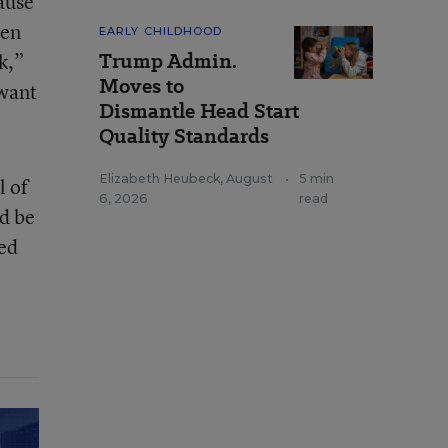
ause
hen
EARLY CHILDHOOD
Trump Admin.
k,”
Moves to
 want
Dismantle Head Start
Quality Standards
Elizabeth Heubeck
,
August
•
5 min
l of
6, 2026
read
d be
red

#####

**YOUR TASK:** Could you set down exactly the lines from the one containing "Dismantle Head Start" through the last line of the records above, both included?

**EXERCISE RESPONSE:**
Dismantle Head Start
Quality Standards
Elizabeth Heubeck
,
August
•
5 min
l of
6, 2026
read
d be
red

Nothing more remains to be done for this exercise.